Loss disrupts “normal” if there is such a thing.  We are creatures of habit—most of us enjoy the familiarity of our daily routines, we feel secure when life hums along as we believe it should.  When loss marches into the front door of our lives, “normal” exits through the back.  We are forced to grieve the original loss along with the loss of life as we knew it.  The pandemic certainly changed everything that was normal in our lives--the way we worked, shopped, socialized, worshiped, vacationed, dated and even how we conducted funerals.

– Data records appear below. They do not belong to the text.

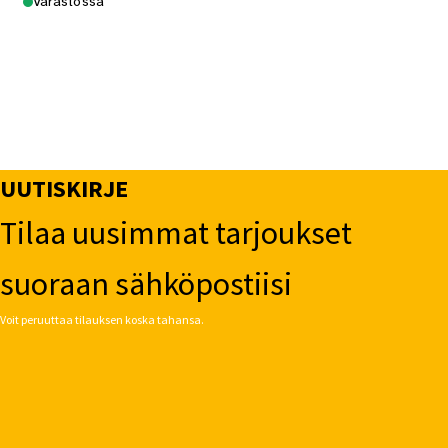
Varastossa
UUTISKIRJE
Tilaa uusimmat tarjoukset
suoraan sähköpostiisi
Voit peruuttaa tilauksen koska tahansa.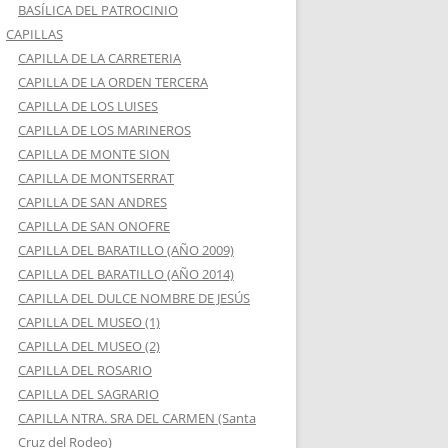
BASÍLICA DEL PATROCINIO
CAPILLAS
CAPILLA DE LA CARRETERIA
CAPILLA DE LA ORDEN TERCERA
CAPILLA DE LOS LUISES
CAPILLA DE LOS MARINEROS
CAPILLA DE MONTE SION
CAPILLA DE MONTSERRAT
CAPILLA DE SAN ANDRES
CAPILLA DE SAN ONOFRE
CAPILLA DEL BARATILLO (AÑO 2009)
CAPILLA DEL BARATILLO (AÑO 2014)
CAPILLA DEL DULCE NOMBRE DE JESÚS
CAPILLA DEL MUSEO (1)
CAPILLA DEL MUSEO (2)
CAPILLA DEL ROSARIO
CAPILLA DEL SAGRARIO
CAPILLA NTRA. SRA DEL CARMEN (Santa
Cruz del Rodeo)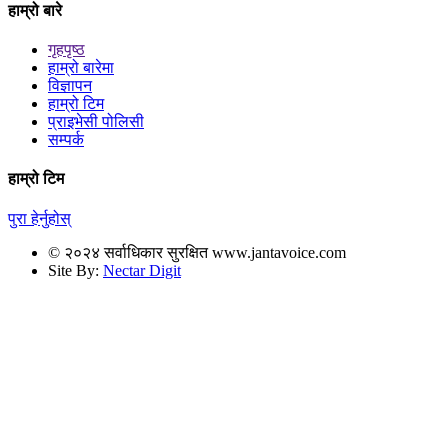
हाम्रो बारे
गृहपृष्ठ
हाम्रो बारेमा
विज्ञापन
हाम्रो टिम
प्राइभेसी पोलिसी
सम्पर्क
हाम्रो टिम
पुरा हेर्नुहोस्
© २०२४ सर्वाधिकार सुरक्षित www.jantavoice.com
Site By:
Nectar Digit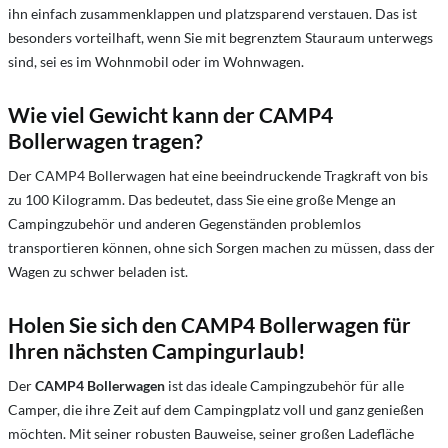
ihn einfach zusammenklappen und platzsparend verstauen. Das ist
besonders vorteilhaft, wenn Sie mit begrenztem Stauraum unterwegs
sind, sei es im Wohnmobil oder im Wohnwagen.
Wie viel Gewicht kann der CAMP4
Bollerwagen tragen?
Der CAMP4 Bollerwagen hat eine beeindruckende Tragkraft von bis
zu 100 Kilogramm. Das bedeutet, dass Sie eine große Menge an
Campingzubehör und anderen Gegenständen problemlos
transportieren können, ohne sich Sorgen machen zu müssen, dass der
Wagen zu schwer beladen ist.
Holen Sie sich den CAMP4 Bollerwagen für
Ihren nächsten Campingurlaub!
Der
CAMP4 Bollerwagen
ist das ideale Campingzubehör für alle
Camper, die ihre Zeit auf dem Campingplatz voll und ganz genießen
möchten. Mit seiner robusten Bauweise, seiner großen Ladefläche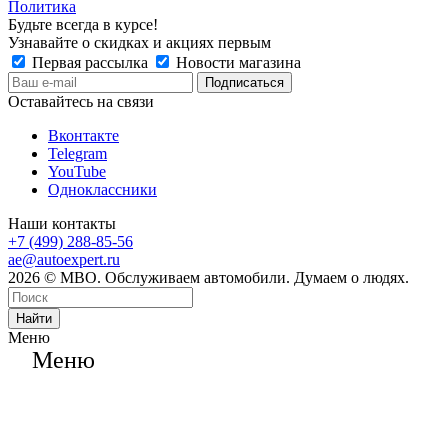
Политика
Будьте всегда в курсе!
Узнавайте о скидках и акциях первым
Первая рассылка
Новости магазина
Оставайтесь на связи
Вконтакте
Telegram
YouTube
Одноклассники
Наши контакты
+7 (499) 288-85-56
ae@autoexpert.ru
2026 © МВО. Обслуживаем автомобили. Думаем о людях.
Найти
Меню
Меню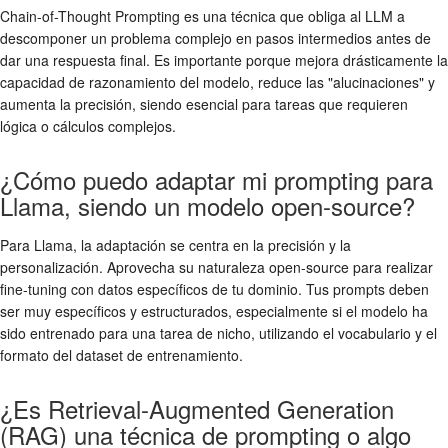
Chain-of-Thought Prompting es una técnica que obliga al LLM a
descomponer un problema complejo en pasos intermedios antes de
dar una respuesta final. Es importante porque mejora drásticamente la
capacidad de razonamiento del modelo, reduce las "alucinaciones" y
aumenta la precisión, siendo esencial para tareas que requieren
lógica o cálculos complejos.
¿Cómo puedo adaptar mi prompting para
Llama, siendo un modelo open-source?
Para Llama, la adaptación se centra en la precisión y la
personalización. Aprovecha su naturaleza open-source para realizar
fine-tuning con datos específicos de tu dominio. Tus prompts deben
ser muy específicos y estructurados, especialmente si el modelo ha
sido entrenado para una tarea de nicho, utilizando el vocabulario y el
formato del dataset de entrenamiento.
¿Es Retrieval-Augmented Generation
(RAG) una técnica de prompting o algo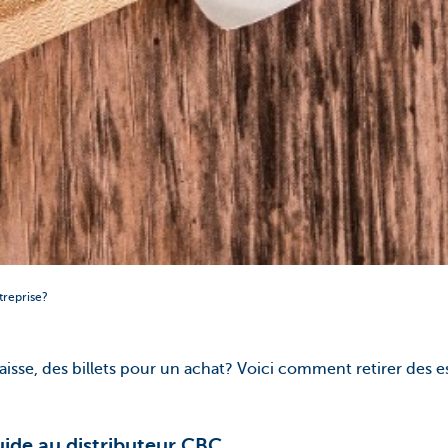
treprise?
isse, des billets pour un achat? Voici comment retirer des 
quide au distributeur CBC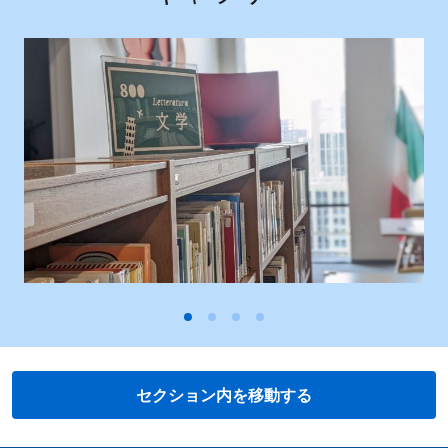
セクション内を移動する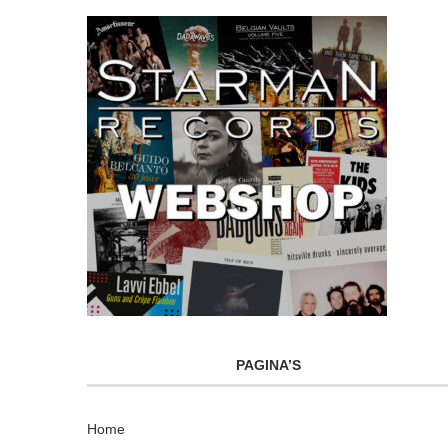
PAGINA’S
Home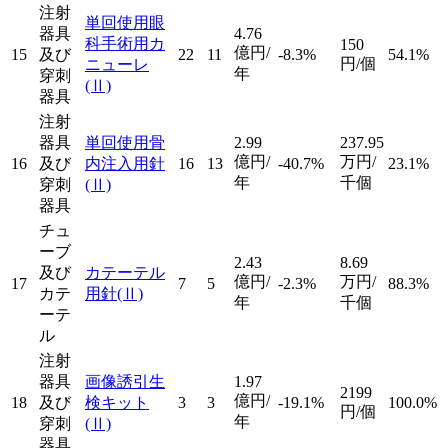
注射
単回使用眼
器具
4.76
科手術用カ
150
億円/
15
及び
22
11
-8.3%
54.1%
円/個
ニューレ
年
穿刺
(Ⅱ)
器具
注射
器具
単回使用骨
2.99
237.95
億円/
万円/
16
及び
内注入用針
16
13
-40.7%
23.1%
年
千個
穿刺
(Ⅱ)
器具
チュ
ーブ
2.43
8.69
及び
カテーテル
億円/
万円/
17
7
5
-2.3%
88.3%
カテ
用針
(Ⅱ)
年
千個
ーテ
ル
注射
器具
画像誘引生
1.97
2199
億円/
18
及び
検キット
3
3
-19.1%
100.0%
円/個
年
穿刺
(Ⅱ)
器具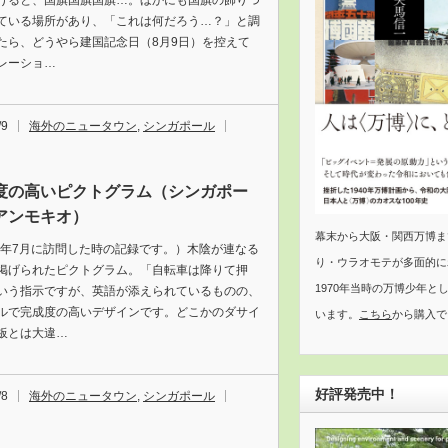
げると、国旗国旗国旗…。ほかにも国旗の飾りつ
ている場所があり、「これは何だろう…？」と調
たら、どうやら建国記念日（8月9日）を控えて
レーショ…
/9
海外のニュータウン
,
シンガポール
度の高いピクトグラム（シンガポー
アンモキオ）
幕末から大阪・関西万博ま
18年7月に訪問した時の記録です。）木陰が連なる
り・ウラオモテが多面的に
掲げられたピクトグラム。「自転車は降りて押
1970年当時の万博少年と
いう指示ですが、英語が添えられているものの、
ルで完成度の高いデザインです。どこかのダサイ
います。
こちら
から購入で
板とは大違…
好評発売中！
/8
海外のニュータウン
,
シンガポール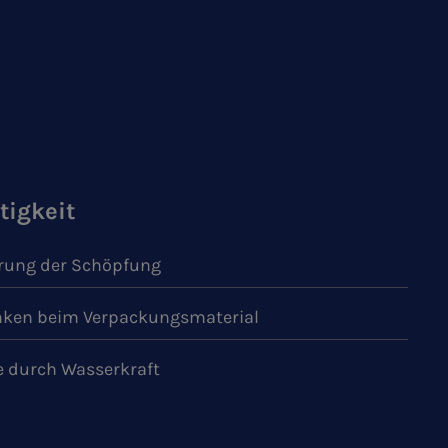
tigkeit
ung der Schöpfung
ken beim Verpackungsmaterial
e durch Wasserkraft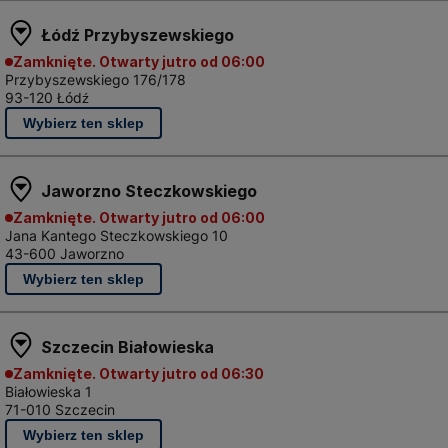
ożyc do blachy
, które zapewnią i wygodę pracy, i precyz
Łódź Przybyszewskiego
linia prosta. Zwróć uwagę, że te
narzędzia do cięcia blachy 
Zamknięte. Otwarty jutro od 06:00
aginarce do blachy
, która także może okazać się przydatna
Przybyszewskiego 176/178
93-120 Łódź
ię nad tym, jakie narzędzie do cięcia drutu warto mieć w
rednica głowicy narzędzia odpowiadała temu, co chcesz obr
Jaworzno Steczkowskiego
Zamknięte. Otwarty jutro od 06:00
Jana Kantego Steczkowskiego 10
43-600 Jaworzno
 także z trudniejszym zadaniem, czyli stalą. Czym ciąć s
yżej wspomniane akcesoria do obróbki blachy. Twardy i grub
ki kątowej z diamentową tarczą.
ia do cięcia tworzyw szt
Szczecin Białowieska
Zamknięte. Otwarty jutro od 06:30
Białowieska 1
ży od rodzaju konkretnego tworzywa, z którym masz do czyn
71-010 Szczecin
wełnę mineralną?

Covid caused us to fear each other and to distance ourselves (quarantine as well as maintaining a safe distance) at a time when we most needed each other, when we desperately needed the comfort of human touch or human presence.  My uncle died from Covid and like so many others who succumbed to this dreaded disease, he died alone in an intensive care unit hooked up to machines.  There is nothing “normal” about that!

 

Loss forces us to reevaluate our priorities:  have you heard about the Great Resignation?  Many in the workforce decided to either change careers or drastically change the way they participate in the workforce as a consequence of the pandemic.  Some of us loved working from home and cherished the additional personal time that not commuting provided.  Parents spent more time with their children (although juggling remote work and online school has been chaotic for many) and discovered that they enjoyed having more family time.  After the death of my parents and my return to in-person work, I realized that my priorities had shifted.  I’m having a very significant birthday this month and now knowing how my parents died and how old they were at the time of their death gives me a glimpse of what my future might look like.  How do I want to spend the remaining time I have on this planet?  What do I want to contribute or what brings me joy?  What do I need to change now as a result of the losses I have experienced?


Loss brings opportunities:  If you have read much in this blog, you know a bit about my story.  When  my marriage exploded in scandal, arrest, and the diagnosis of pedophilia, the grief and terror were real.  But this huge relationship loss presented opportunities for growth and changes that I could not even dream about while still tied to a perpetrator.  My life has expanded in so many amazing ways.  I have been given the opportunity to journey a bit with other partners who are struggling with their own losses, I have remarried and cherish a companion to journey with me, my family has expanded and I delight in three little girls who have captivated my heart, my kids are doing well and we regularly enjoy wonderful family times together.  None of these good things would have happened had I not experienced the loss of my first marriage.

 

More than anything, however, loss teaches us that we need each other.  The pandemic kept us from one another in tangible ways but we found ways to stay connected and my hope is that we will continue to look for healthy ways to connect, to support and to love one another as we embrace the numerous losses we have all experienced together—our common trauma. May we focus on what unites us rather than what divides and may we see and cherish our common humanity.